Sein Spiel wirkte in jedem Augenblick inspiriert, jeder Lauf, jeder Sprung saß absolut sicher, jede ausformulierte Melodie wurde zum Genuss. Sowohl im ersten Satz mit einer wunderbar gespielten Kadenz als Höhepunkt, wie auch in dem himmlischen zweiten Satz und dem nicht zu schnellen und doch sehr tänzerischen Finalsatz. Wie gerne hätte man danach den Applaus gehört!

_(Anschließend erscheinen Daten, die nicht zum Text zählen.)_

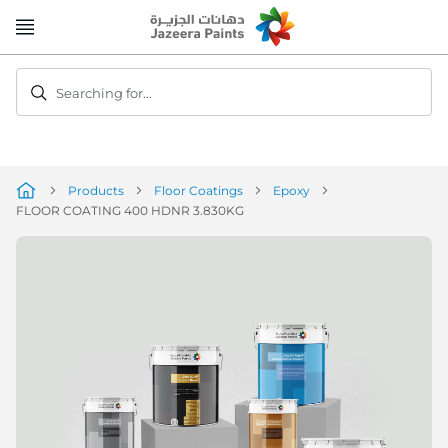
Skip
to
Content
Searching for...
Products
Floor Coatings
Epoxy
FLOOR COATING 400 HDNR 3.830KG
Skip
to
the
end
of
the
image
gallery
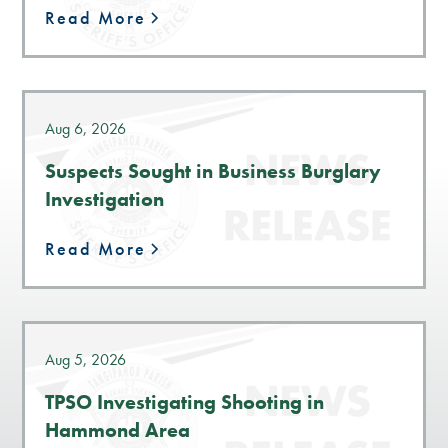
Read More
Aug 6, 2026
Suspects Sought in Business Burglary
Investigation
Read More
Aug 5, 2026
TPSO Investigating Shooting in
Hammond Area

Auch bei der fünften Sinfonie musste man darauf verzichten. Dennoch erlebte man durch Barenboim und seine fantastischen Musiker diese Sinfonie als wunderbare Reise von der Nacht zum Licht und wurde Zeuge eines echten Hörabenteuers. Dabei legten Barenboim und sein Orchester es nicht auf Effekte an, sondern wie schon beim Klavierkonzert auf ein wunderbar ausgewogenes Musizieren, das die dramaturgische Entwicklung des Werks sehr nachvollziehbar aufzeigte. Beim berühmten Beginn klopfte das Schicksal wuchtig an die Pforte, woraus sich ein temperamentvolles Wechselspiel der verschiedenen Instrumentengruppen ergab. Ein triumphierender Hornruf war da ebenso zu vernehmen wie eine herrlich kadenzierende Oboe. Auch im zweiten Satz gefielen die Holzbläser, die Barenboim perfekt aufeinander abgestimmt hatte. Und die tiefen Streicher im Fugato des dritten Satzes machten ebenso eine gute Figur wie das strahlende Blech im Finale. So darf das Jubiläumsjahr gerne in die Verlängerung gehen!  

Das Konzert ist noch bis zum 15. Februar 2021 in der 3sat-Mediathek zu sehen.